When you think of Dungeons and Dragons, you probably think of socially awkward nerds gathered around a table in a basement, dressed in magical robes, eating Cheetos and drinking soda . Well, I resent that statement. Because we gather around my kitchen table, thank you very much. Last week, I wore my LuLaRoe leggings, and we partook in pizza and alcohol. But this isn't necessarily about how DND has changed, but how it has changed me.

I've struggled with anxiety my whole life, a large portion of it being social. Being afraid of new people not liking me has been the norm for years and I've learned to live with that. A few years ago I fell into a group of friends that shared my awkward and nerdy ideals, and we started a role playing group to play DND. It was then that I discovered a whole new world. A world where my personality, my background, my entire character was my own creation.

For anyone who doesn't know, the entire basis of DND is that you can be anything. You get to make up your entire personality and decide if you want to be primarily wise, strong, charismatic, etc. Your backstory is an open book waiting for your imagination to fill it in. Angry dwarf with a soft spot for music? Sneaky rogue who fights for social justice? Juggling elf with a mean Blueberry pie recipe? It's all fair game. And therein lies the magic.

When I'm playing DND, I'm not confined to my anxiety. I'm only confined by my own imagination. I get to act out everything as if I was my own character and that means I can be a total badass. My character is nothing like me - she's sassy yet kind, apathetic yet adventurous. She has quirks and hobbies that are nothing like mine. She's the farthest thing from the anxious mess that I am. That one day a week when I can gather with other people and pull her out is what I look forward to whenever I'm struggling. I pull from her strength when I need an extra push, and getting to portray her every week is an escape for me.

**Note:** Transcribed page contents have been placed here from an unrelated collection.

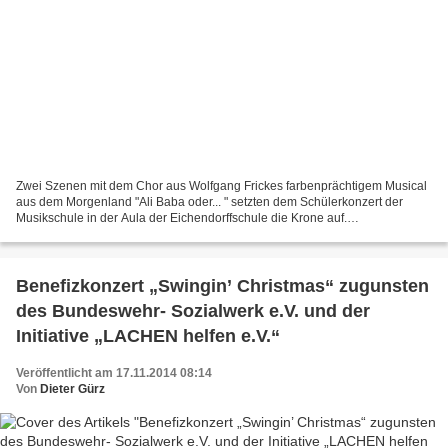
Zwei Szenen mit dem Chor aus Wolfgang Frickes farbenprächtigem Musical
aus dem Morgenland "Ali Baba oder... " setzten dem Schülerkonzert der
Musikschule in der Aula der Eichendorffschule die Krone auf.
Musikschulleiterin Dorothea Völker studiert schon...
Benefizkonzert „Swingin’ Christmas“ zugunsten
des Bundeswehr- Sozialwerk e.V. und der
Initiative „LACHEN helfen e.V.“
Veröffentlicht am 17.11.2014 08:14
Von
Dieter Gürz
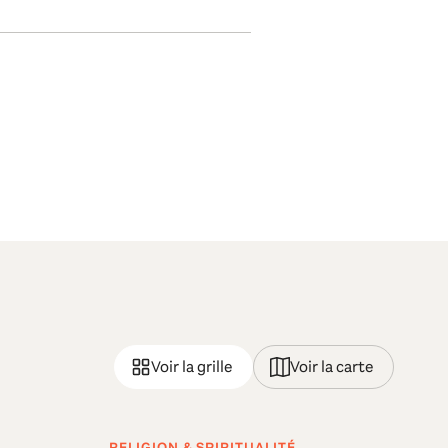
Voir la grille
Voir la carte
RELIGION & SPIRITUALITÉ
NA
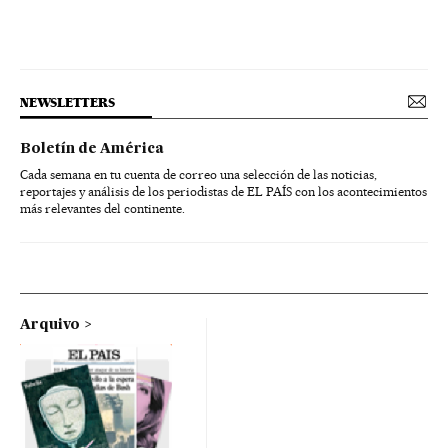
NEWSLETTERS
Boletín de América
Cada semana en tu cuenta de correo una selección de las noticias,
reportajes y análisis de los periodistas de EL PAÍS con los acontecimientos
más relevantes del continente.
Arquivo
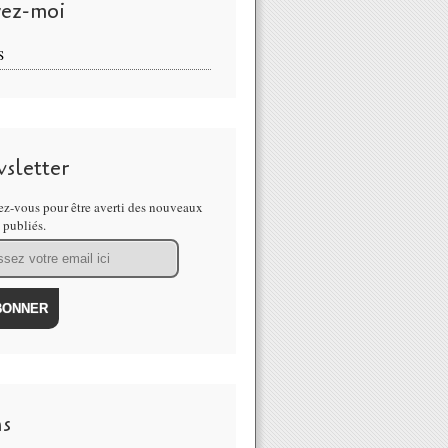
vez-moi
S
sletter
z-vous pour être averti des nouveaux
s publiés.
ns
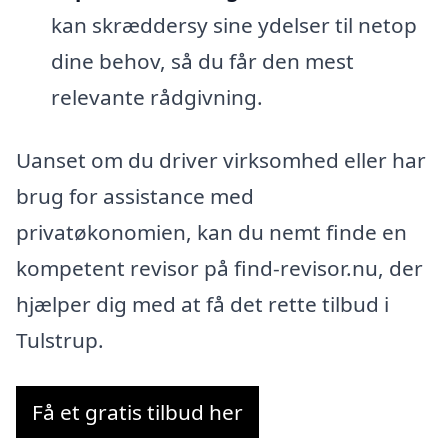
kan skræddersy sine ydelser til netop
dine behov, så du får den mest
relevante rådgivning.
Uanset om du driver virksomhed eller har
brug for assistance med
privatøkonomien, kan du nemt finde en
kompetent revisor på find-revisor.nu, der
hjælper dig med at få det rette tilbud i
Tulstrup.
Få et gratis tilbud her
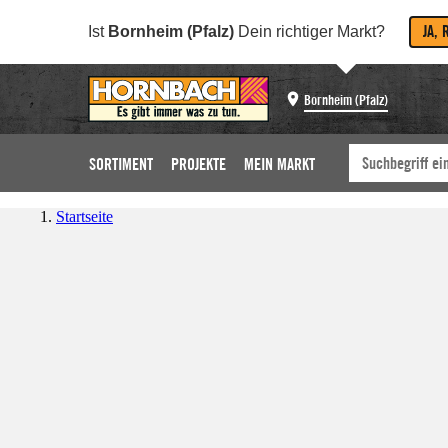
JA, 
Ist
Bornheim (Pfalz)
Dein richtiger Markt?
Bornheim (Pfalz)
SORTIMENT
PROJEKTE
MEIN MARKT
Startseite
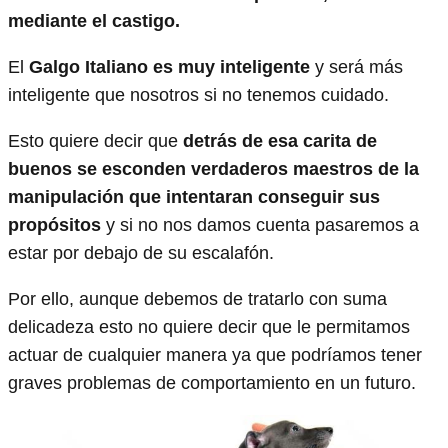
mediante el castigo.
El
Galgo Italiano es muy inteligente
y será más
inteligente que nosotros si no tenemos cuidado.
Esto quiere decir que
detrás de esa carita de
buenos se esconden verdaderos maestros de la
manipulación que intentaran conseguir sus
propósitos
y si no nos damos cuenta pasaremos a
estar por debajo de su escalafón.
Por ello, aunque debemos de tratarlo con suma
delicadeza esto no quiere decir que le permitamos
actuar de cualquier manera ya que podríamos tener
graves problemas de comportamiento en un futuro.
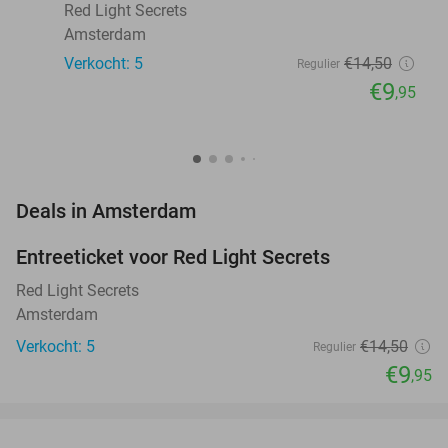
Red Light Secrets
Amsterdam
Verkocht: 5
€14
,50
Regulier
€9
,95
favorite_border
Deals in Amsterdam
Entreeticket voor Red Light Secrets
31%
NEW
TODAY
Red Light Secrets
Amsterdam
Verkocht: 5
€14
,50
Regulier
€9
,95
favorite_border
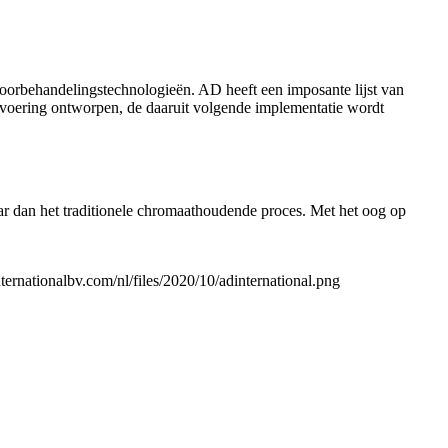
voorbehandelingstechnologieën. AD heeft een imposante lijst van
voering ontworpen, de daaruit volgende implementatie wordt
ar dan het traditionele chromaathoudende proces. Met het oog op
ternationalbv.com/nl/files/2020/10/adinternational.png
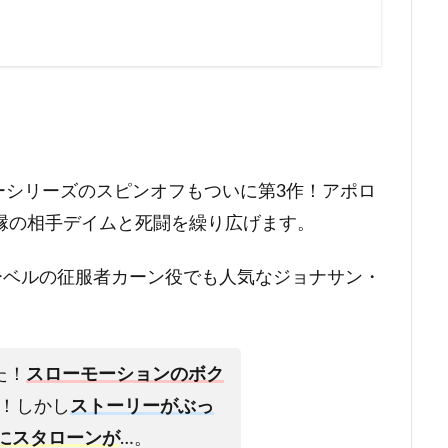
ーシリーズのスピンオフもついに第3作！アポロ
縁の相手デイムと死闘を繰り広げます。
ーベルの征服者カーン役でも人気なジョナサン・
た！
スローモーションのボク
！しかし
ストーリーがぶっ
にスタローンが
…。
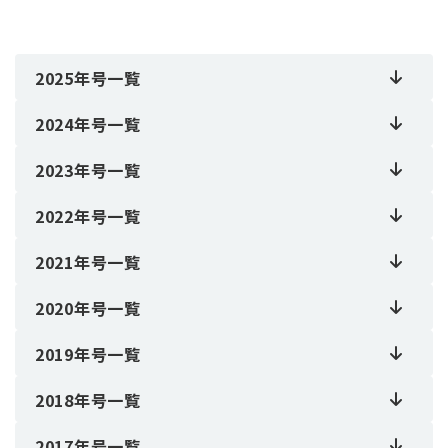
2025年号一覧
2024年号一覧
2023年号一覧
2022年号一覧
2021年号一覧
2020年号一覧
2019年号一覧
2018年号一覧
2017年号一覧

My DND character, Lucinda, has been a teacher to me. Sure, she's fun to play. But she's so much more. She's a reminder that I can be anything. That my character flaws don't define me. That I can be bigger than my doubts and fears. She's a lesson in acting and in perseverance. As long as she exists, my anxiety doesn't. I can fit in better with people and have fun easier. I can escape from the real world and find strength in hers. So while it may be true that DND is a game for nerds, that we gather around and eat terrible food and drink sugary drinks; it's also an escape and a life changing experience. It's overcoming hurdles and putting my anxiety on the back burner so I can be an adventurer, a dancer, a fighter, or anything I want to be. My social anxiety may never fully go away, but I can at least let it dissolve while I role-play... and that's the best thing I could hope for.